Shaped like cubicles, the see-through chambers enable researchers to accurately measure the continuous volume of methane produced by sheep over a 24-hour period.
They have been operating efficiently for more than four months in a trial to measure the response of sheep to products designed to reduce methane gas emissions.
Anti-methanogen project leader, Dr André-Denis Wright, says the new chambers are a significant improvement on the previous method of measuring sheep emissions - tanks attached to the animal's backs - and will complement the cattle respiration chambers at the CSIRO's facilities in Rockhampton, Queensland.
"The chambers have an open-air system that allows uninterrupted, real-time measurements, making it considerably more accurate and more time and cost efficient," Dr Wright says.

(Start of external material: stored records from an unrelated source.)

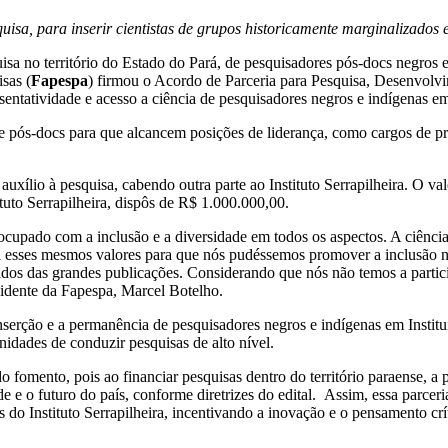
squisa, para inserir cientistas de grupos historicamente marginalizado
a no território do Estado do Pará, de pesquisadores pós-docs negros e 
sas (
Fapespa
) firmou o Acordo de Parceria para Pesquisa, Desenvol
sentatividade e acesso a ciência de pesquisadores negros e indígenas em
de pós-docs para que alcancem posições de liderança, como cargos de pr
xílio à pesquisa, cabendo outra parte ao Instituto Serrapilheira. O val
tuto Serrapilheira, dispôs de R$ 1.000.000,00.
upado com a inclusão e a diversidade em todos os aspectos. A ciência,
esses mesmos valores para que nós pudéssemos promover a inclusão na 
tados das grandes publicações. Considerando que nós não temos a partic
sidente da Fapespa, Marcel Botelho.
serção e a permanência de pesquisadores negros e indígenas em Institui
idades de conduzir pesquisas de alto nível.
 fomento, pois ao financiar pesquisas dentro do território paraense, a p
ade e o futuro do país, conforme diretrizes do edital. Assim, essa parc
 do Instituto Serrapilheira, incentivando a inovação e o pensamento críti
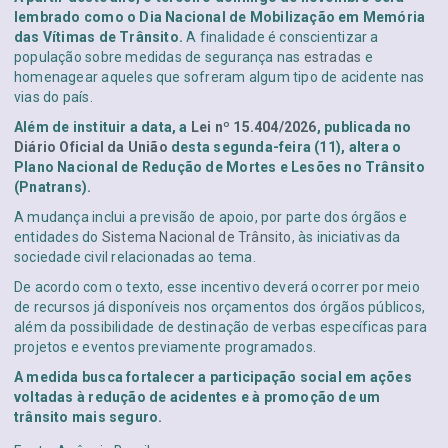
lembrado como o Dia Nacional de Mobilização em Memória
das Vítimas de Trânsito.
A finalidade é conscientizar a
população sobre medidas de segurança nas
estradas
e
homenagear aqueles que sofreram algum tipo de acidente nas
vias do país.
Além de instituir a data, a
Lei nº 15.404/2026
, publicada no
Diário Oficial da União
desta segunda-feira (11), altera o
Plano Nacional de Redução de Mortes e Lesões no Trânsito
(Pnatrans).
A mudança inclui a previsão de apoio, por parte dos órgãos e
entidades do
Sistema Nacional de Trânsito
, às iniciativas da
sociedade civil relacionadas ao tema.
De acordo com o texto, esse incentivo deverá ocorrer por meio
de recursos já disponíveis nos orçamentos dos órgãos públicos,
além da possibilidade de destinação de verbas específicas para
projetos e eventos previamente programados.
A medida busca fortalecer a participação social em ações
voltadas à redução de acidentes e à promoção de um
trânsito mais seguro.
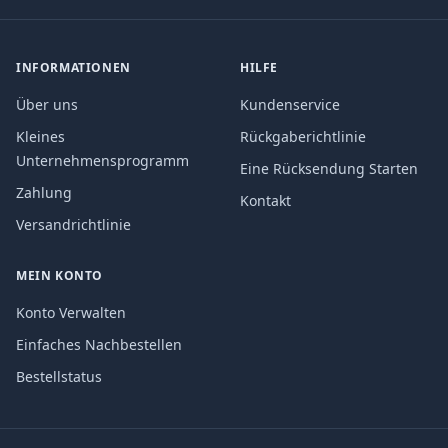
INFORMATIONEN
HILFE
Über uns
Kundenservice
Kleines
Rückgaberichtlinie
Unternehmensprogramm
Eine Rücksendung Starten
Zahlung
Kontakt
Versandrichtlinie
MEIN KONTO
Konto Verwalten
Einfaches Nachbestellen
Bestellstatus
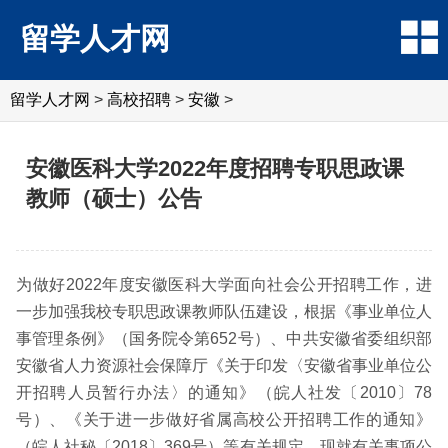
留学人才网
留学人才网
>
高校招聘
>
安徽
>
安徽医科大学2022年度招聘专职思政课
教师（硕士）公告
为做好2022年度安徽医科大学面向社会公开招聘工作，进
一步加强我校专职思政课教师队伍建设，根据《事业单位人
事管理条例》（国务院令第652号）、中共安徽省委组织部
安徽省人力资源社会保障厅《关于印发〈安徽省事业单位公
开招聘人员暂行办法〉的通知》（皖人社发〔2010〕78
号）、《关于进一步做好省属高校公开招聘工作的通知》
（皖人社秘〔2018〕369号）等有关规定，现就有关事项公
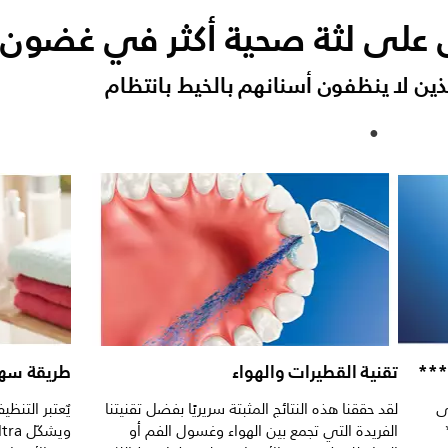
على لثة صحية أكثر في غضون أ
 لا ينظفون أسنانهم بالخيط بانتظام
تقنية القطيرات والهواء
طريقة سهل
إلى
لقد حققنا هذه النتائج المثبتة سريريًا بفضل تقنيتنا
يٌعتبر التنظ
الفريدة التي تجمع بين الهواء وغسول الفم أو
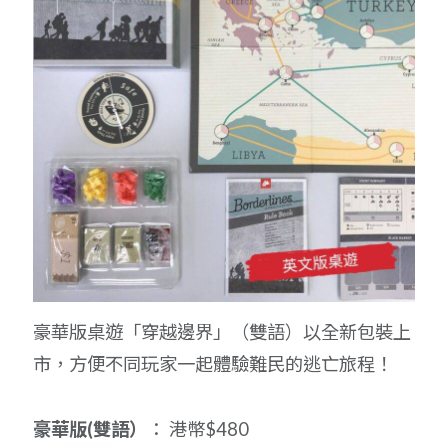
豪華版桌遊「穿越邊界」（雙語）以全新包裝上
市，方便不同玩家一起體驗難民的逃亡旅程！
豪華版(雙語）
： 港幣$480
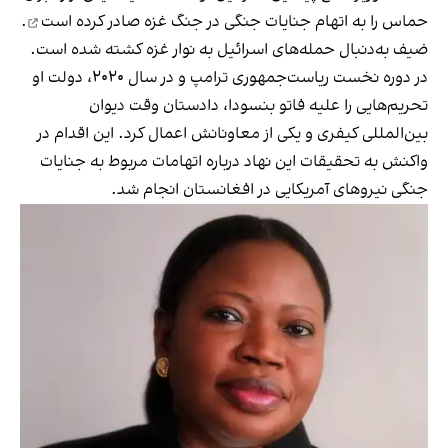
حماس را به اتهام جنایات جنگی در جنگ غزه
صادر کرده است
.
ضیف به‌دنبال حمله‌های اسرائیل به نوار غزه کشته شده است.
در دوره نخست ریاست‌جمهوری ترامپ و در سال ۲۰۲۰، دولت او
تحریم‌هایی را علیه فاتو بنسودا، دادستان وقت دیوان
بین‌المللی کیفری و یکی از معاونانش اعمال کرد. این اقدام در
واکنش به تحقیقات این نهاد درباره اتهامات مربوط به جنایات
جنگی نیروهای آمریکایی در افغانستان انجام شد.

"The sheep can also see each other and the researchers while in the cubicles, making them less stressed, so they behave naturally and their feed consumption is not affected."
Designed and developed by CSIRO Livestock Industries, the new chambers will be available for use for other research projects both within and outside CSIRO.
"Given that livestock account for 12 per cent of Australia's man-made greenhouse gases, it is important that we develop strategies to mitigate methane emissions," Dr Wright says.
"CSIRO will be addressing this via other projects to examine plant and feed additives, as well as strategies to manipulate methane-producing microbes in the guts of livestock animals."